Construction is now in progress, under a contract with Snam Progetti of Italy, on a major new petroleum refinery at Gdansk. The refinery, scheduled to be completed in 1975, will be supplied with 3 million tons of crude oil annually from Kuwait under a long-term contract with British Petroleum. Plans are also being made for the construction of a third major refinery, to be located at Blachownia Slaska in southern Poland; this plant is to have an annual crude charge capacity of 6 million tons when completed in 1977. Crude oil may be supplied to it from the Middle East via a pipeline through Yugoslavia, Hungary, and Czechoslovakia.

The rapid expansion of refining capacity has made it possible for Poland to increase output of petroleum products from 876,000 tons in 1960 to 10.0 million tons in 1972. In the latter year, Poland produced about 80% of its supply of kerosene, fuel oils, and lubricating oils, as compared with only 80% in 1964.

Sizable natural gas deposits discovered in recent years in the Carpathian foothills, and the promise of still greater discoveries, have encouraged the leadership to emphasize natural gas in the country's fuel balance. Since 1960, gas production has risen rapidly, from 0.5 billion cubic meters to 5.8 billion cubic meters in 1972. A further increase in natural gas production to between 12 billion and 13 billion cubic meters by 1975 is planned.
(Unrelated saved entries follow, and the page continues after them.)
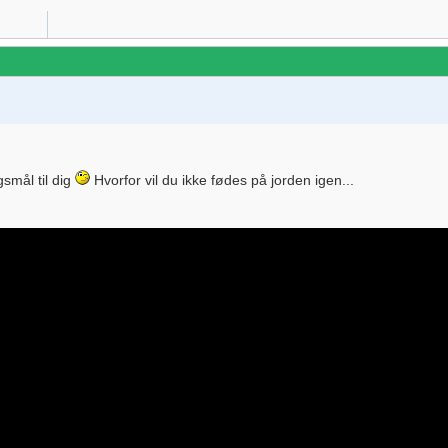
smål til dig
Hvorfor vil du ikke fødes på jorden igen...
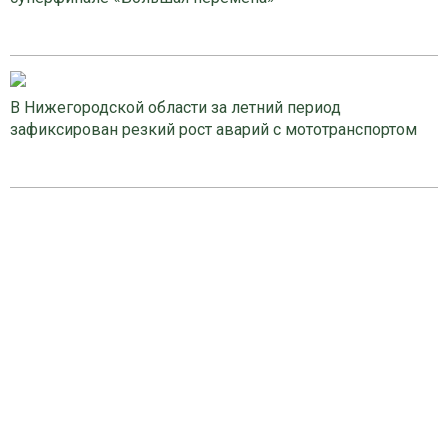
В Нижегородской области за летний период
зафиксирован резкий рост аварий с мототранспортом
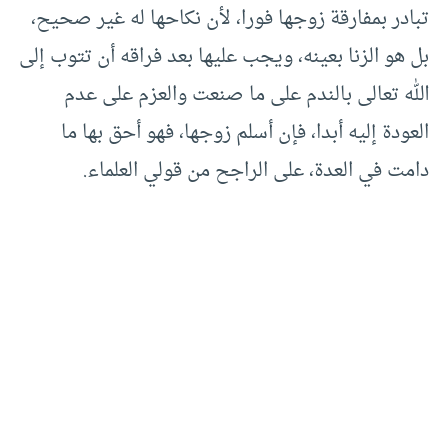
تبادر بمفارقة زوجها فورا، لأن نكاحها له غير صحيح،
بل هو الزنا بعينه، ويجب عليها بعد فراقه أن تتوب إلى
الله تعالى بالندم على ما صنعت والعزم على عدم
العودة إليه أبدا، فإن أسلم زوجها، فهو أحق بها ما
دامت في العدة، على الراجح من قولي العلماء.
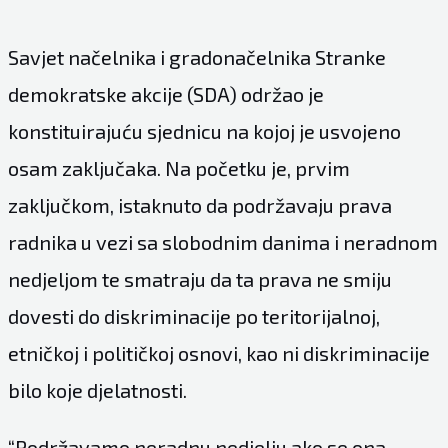
Savjet načelnika i gradonačelnika Stranke
demokratske akcije (SDA) održao je
konstituirajuću sjednicu na kojoj je usvojeno
osam zaključaka. Na početku je, prvim
zaključkom, istaknuto da podržavaju prava
radnika u vezi sa slobodnim danima i neradnom
nedjeljom te smatraju da ta prava ne smiju
dovesti do diskriminacije po teritorijalnoj,
etničkoj i političkoj osnovi, kao ni diskriminacije
bilo koje djelatnosti.
“Podržavamo neradnu nedjelju ako se ona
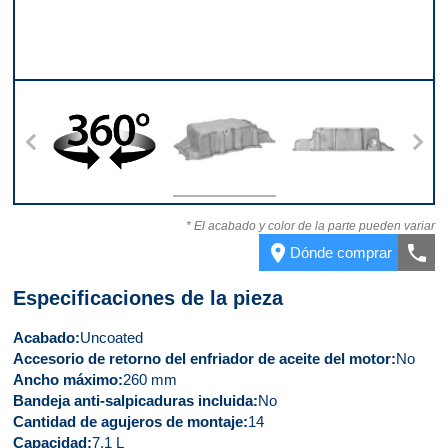
ntera
360
Ángulo
Parte trasera
Part
* El acabado y color de la parte pueden variar
place
call
Dónde comprar
Especificaciones de la pieza
Acabado
Uncoated
Accesorio de retorno del enfriador de aceite del motor
No
Ancho máximo
260 mm
Bandeja anti-salpicaduras incluida
No
Cantidad de agujeros de montaje
14
Capacidad
7.1 L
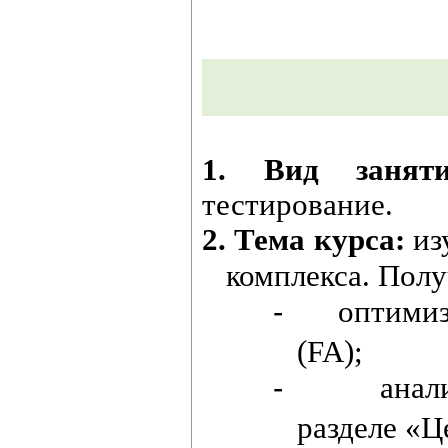
1. Вид заня
тестирование.
2. Тема курса:
из
комплекса. Полу
оптимиз
‐
(FA);
анал
‐
разделе «Ц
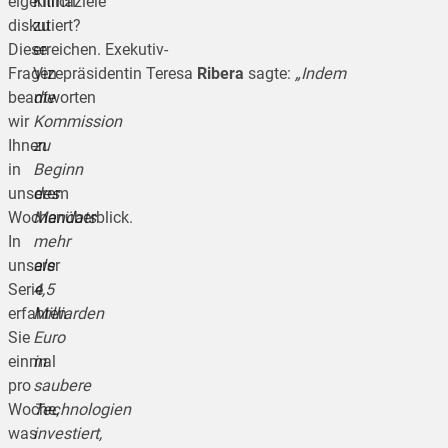
eigentlich
Klimaziele
diskutiert?
zu
Diese
erreichen. Exekutiv-
Fragen
Vizepräsidentin Teresa
Ribera
sagte:
„Indem
beantworten
die
wir
Kommission
Ihnen
zu
in
Beginn
unserem
des
Wochenüberblick.
Mandats
In
mehr
unserer
als
Serie
4,5
erfahren
Milliarden
Sie
Euro
einmal
in
pro
saubere
Woche,
Technologien
was
investiert,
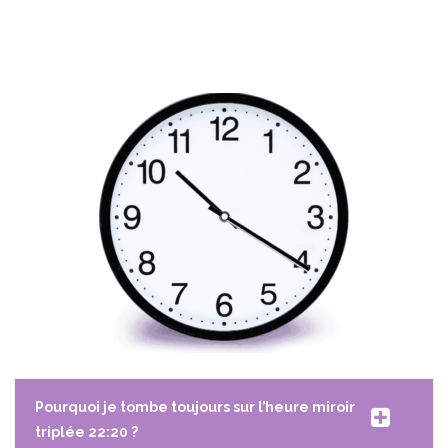
Pourquoi je tombe toujours sur l’heure miroir
triplée 22:20 ?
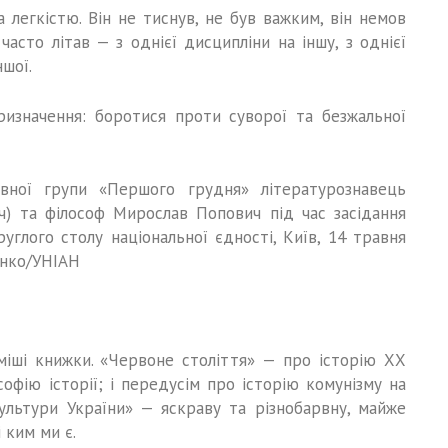
 легкістю. Він не тиснув, не був важким, він немов
часто літав — з однієї дисципліни на іншу, з однієї
ншої.
ризначення: боротися проти суворої та безжальної
ативної групи «Першого грудня» літературознавець
ч) та філософ Мирослав Попович під час засідання
углого столу національної єдності, Київ, 14 травня
єнко/УНІАН
оміші книжки. «Червоне століття» — про історію ХХ
софію історії; і передусім про історію комунізму на
культури України» — яскраву та різнобарвну, майже
 ким ми є.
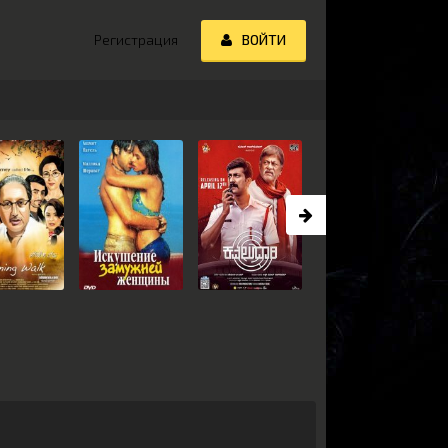
Регистрация
ВОЙТИ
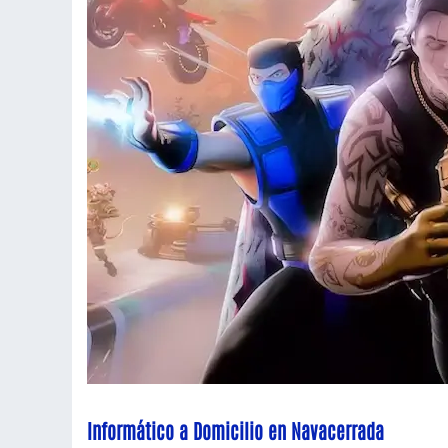
Informático a Domicilio en Navacerrada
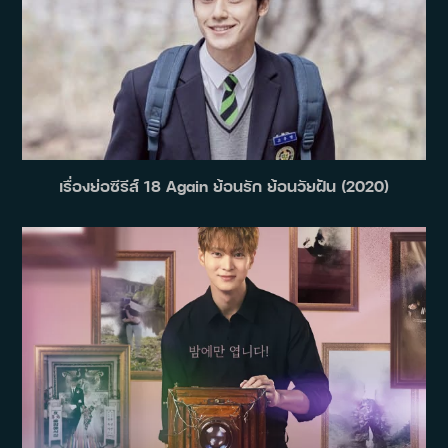
เรื่องย่อซีรีส์ 18 Again ย้อนรัก ย้อนวัยฝัน (2020)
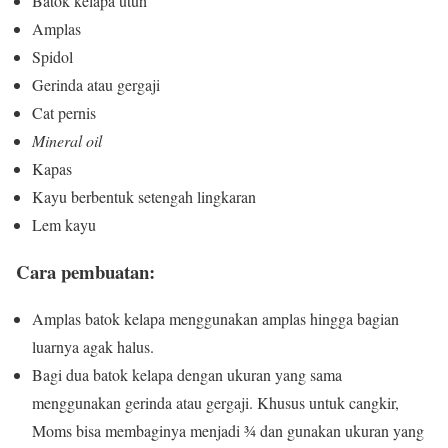
Batok kelapa utuh
Amplas
Spidol
Gerinda atau gergaji
Cat pernis
Mineral oil
Kapas
Kayu berbentuk setengah lingkaran
Lem kayu
Cara pembuatan:
Amplas batok kelapa menggunakan amplas hingga bagian
luarnya agak halus.
Bagi dua batok kelapa dengan ukuran yang sama
menggunakan gerinda atau gergaji. Khusus untuk cangkir,
Moms bisa membaginya menjadi ¾ dan gunakan ukuran yang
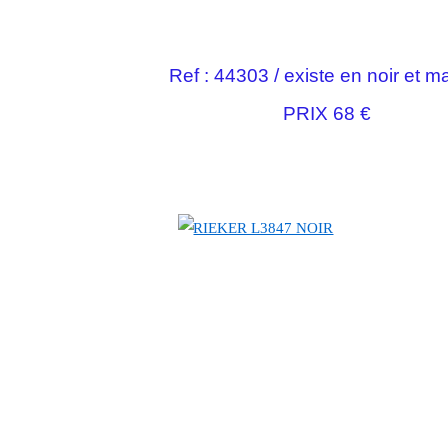
Ref : 44303 / existe en noir et m
PRIX 68 €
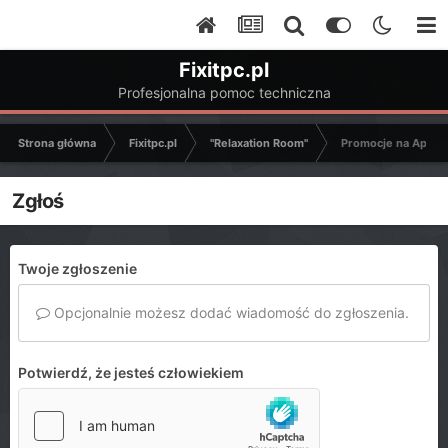
Fixitpc.pl
Profesjonalna pomoc techniczna
Strona główna
Fixitpc.pl
"Relaxation Room"
Promocje na Aplika
Zgłoś
Twoje zgłoszenie
Opcjonalnie możesz dodać wiadomość do zgłoszenia.
Potwierdź, że jesteś człowiekiem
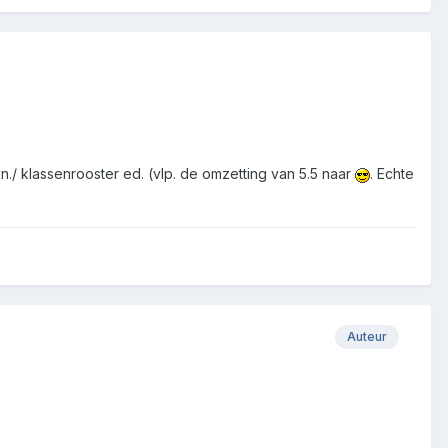
lkn./ klassenrooster ed. (vlp. de omzetting van 5.5 naar
. Echte
Auteur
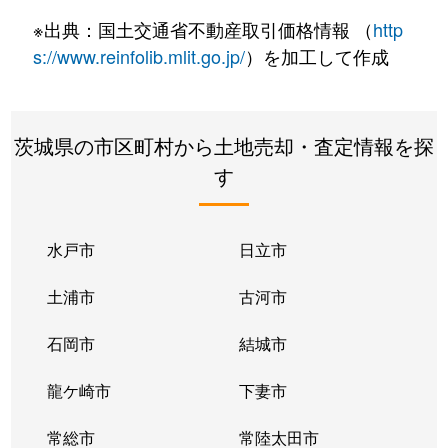
西牛谷
250万円
古河
徒歩26分
※出典：国土交通省不動産取引価格情報 （
http
西牛谷
640万円
古河
徒歩45分
s://www.reinfolib.mlit.go.jp/
）を加工して作成
西町
500万円
古河
徒歩15分
茨城県の市区町村から土地売却・査定情報を探
仁連
12万円
古河
徒歩1時間45分
す
仁連
66万円
古河
徒歩2時間
仁連
90万円
古河
徒歩2時間
水戸市
日立市
仁連
250万円
古河
徒歩2時間
土浦市
古河市
仁連
530万円
古河
徒歩2時間
石岡市
結城市
長谷町
990万円
古河
徒歩14分
龍ケ崎市
下妻市
長谷町
950万円
古河
徒歩14分
常総市
常陸太田市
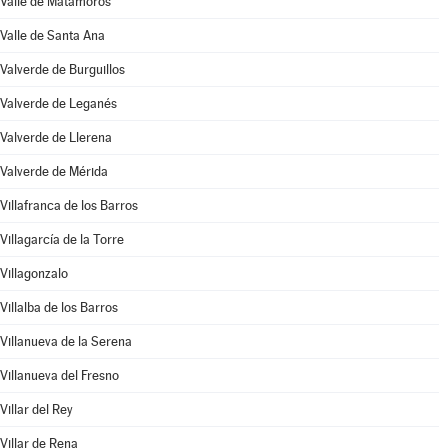
Valle de Matamoros
Valle de Santa Ana
Valverde de Burguillos
Valverde de Leganés
Valverde de Llerena
Valverde de Mérida
Villafranca de los Barros
Villagarcía de la Torre
Villagonzalo
Villalba de los Barros
Villanueva de la Serena
Villanueva del Fresno
Villar del Rey
Villar de Rena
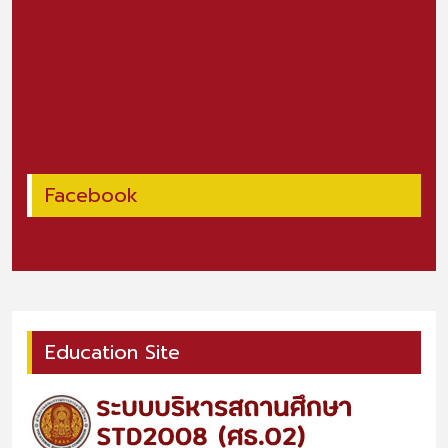
Facebook
Education Site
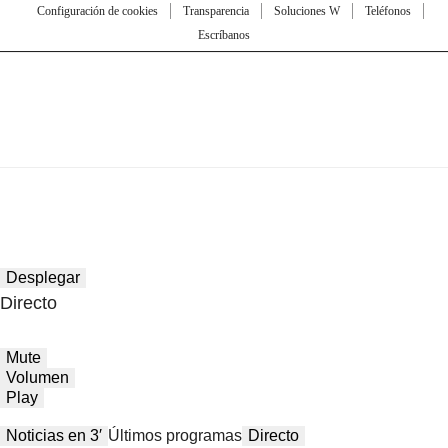
Configuración de cookies
Transparencia
Soluciones W
Teléfonos
Escríbanos
Desplegar
Directo
Mute
Volumen
Play
Noticias en 3′
Últimos programas
Directo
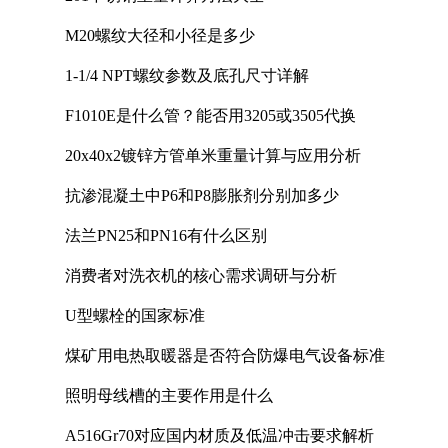
M20螺纹大径和小径是多少
1-1/4 NPT螺纹参数及底孔尺寸详解
F1010E是什么管？能否用3205或3505代换
20x40x2镀锌方管单米重量计算与应用分析
抗渗混凝土中P6和P8膨胀剂分别加多少
法兰PN25和PN16有什么区别
消费者对洗衣机的核心需求调研与分析
U型螺栓的国家标准
煤矿用电热取暖器是否符合防爆电气设备标准
照明母线槽的主要作用是什么
A516Gr70对应国内材质及低温冲击要求解析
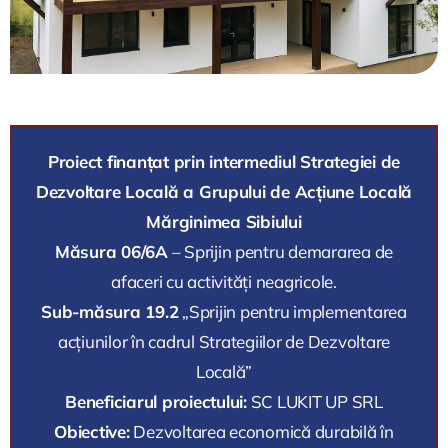
Proiect finanțat prin intermediul Strategiei de
Dezvoltare Locală a Grupului de Acțiune Locală
Mărginimea Sibiului
Măsura 06/6A
– Sprijin pentru demararea de
afaceri cu activități neagricole.
Sub-măsura 19.2
„Sprijin pentru implementarea
acțiunilor în cadrul Strategiilor de Dezvoltare
Locală”
Beneficiarul proiectului:
SC LUKIT UP SRL
Obiective:
Dezvoltarea economică durabilă în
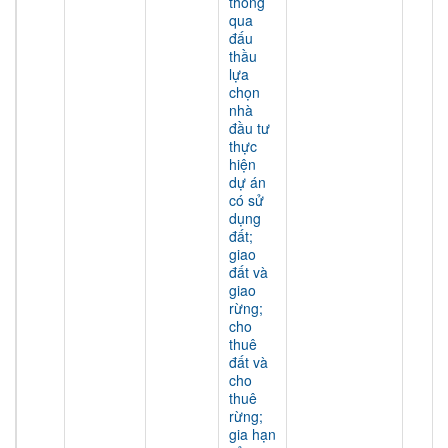
thông
qua
đấu
thầu
lựa
chọn
nhà
đầu tư
thực
hiện
dự án
có sử
dụng
đất;
giao
đất và
giao
rừng;
cho
thuê
đất và
cho
thuê
rừng;
gia hạn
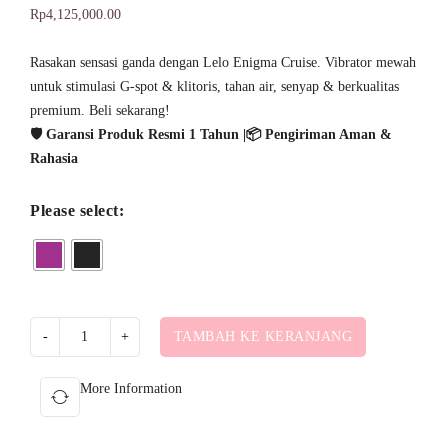
Peringkat
1
5.00
Rp
4,125,000.00
dari 5
Rasakan sensasi ganda dengan Lelo Enigma Cruise. Vibrator mewah
berdasarkan
untuk stimulasi G-spot & klitoris, tahan air, senyap & berkualitas
penilaian
premium. Beli sekarang!
pelanggan
🛡️ Garansi Produk Resmi 1 Tahun |📦 Pengiriman Aman &
Rahasia
Please select:
TAMBAH KE KERANJANG
More Information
In 1968, reported gas reserves were on the order of 40 billion cubic meters. Since then, estimates have been revised sharply upward to 100 billion cubic meters or more. Several major pipelines have become operative and others are under construction. The most important line now in operation links the Rzeszow area, Poland's largest gas basin, with the fertilizer plant at Pulawy and extends to Lublin and Warsaw.


d. Electric power

The electric power industry has grown steadily throughout the postwar period, with particularly rapid increases occurring in the 1960's and early 1970's. Since 1960 the national electric power capacity nearly tripled, and Poland now ranks first in the Communist East European area in electric power generating capacity and production. Production in 1972 amounted to 76.4 billion kilowatt-hours (kw.-hr.). At the end of that year, the installed generating capacity was 16.1 million kilowatts (kw.). In 1971, the electric power industry accounted for 12.6% of Poland's fixed assets and 2.6% of the country's gross industrial output.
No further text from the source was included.